- **TO DO**
Please transcribe every entry below exactly, without including the pictures.

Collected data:
----

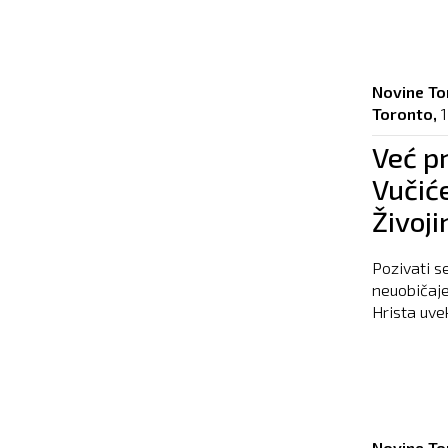
Novine To
Toronto,
1
Već p
Vučiće
Živoji
Pozivati s
neuobičaje
Hrista uvek
Novine To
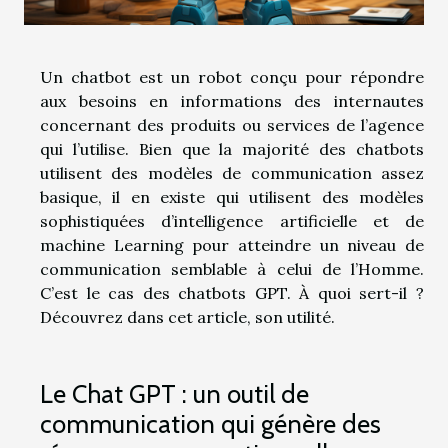
Un chatbot est un robot conçu pour répondre
aux besoins en informations des internautes
concernant des produits ou services de l’agence
qui l’utilise. Bien que la majorité des chatbots
utilisent des modèles de communication assez
basique, il en existe qui utilisent des modèles
sophistiquées d’intelligence artificielle et de
machine Learning pour atteindre un niveau de
communication semblable à celui de l’Homme.
C’est le cas des chatbots GPT. À quoi sert-il ?
Découvrez dans cet article, son utilité.
Le Chat GPT : un outil de
communication qui génère des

----

- **ANSWER SPACE**
Novine To
Toronto,
1
Već p
Vučiće
Živoji
Pozivati s
neuobičaje
Hrista uvek
Novine To
Un chatbot est un robot conçu pour répondre
aux besoins en informations des internautes
concernant des produits ou services de l’agence
qui l’utilise. Bien que la majorité des chatbots
utilisent des modèles de communication assez
basique, il en existe qui utilisent des modèles
sophistiquées d’intelligence artificielle et de
machine Learning pour atteindre un niveau de
communication semblable à celui de l’Homme.
C’est le cas des chatbots GPT. À quoi sert-il ?
Découvrez dans cet article, son utilité.
Le Chat GPT : un outil de
communication qui génère des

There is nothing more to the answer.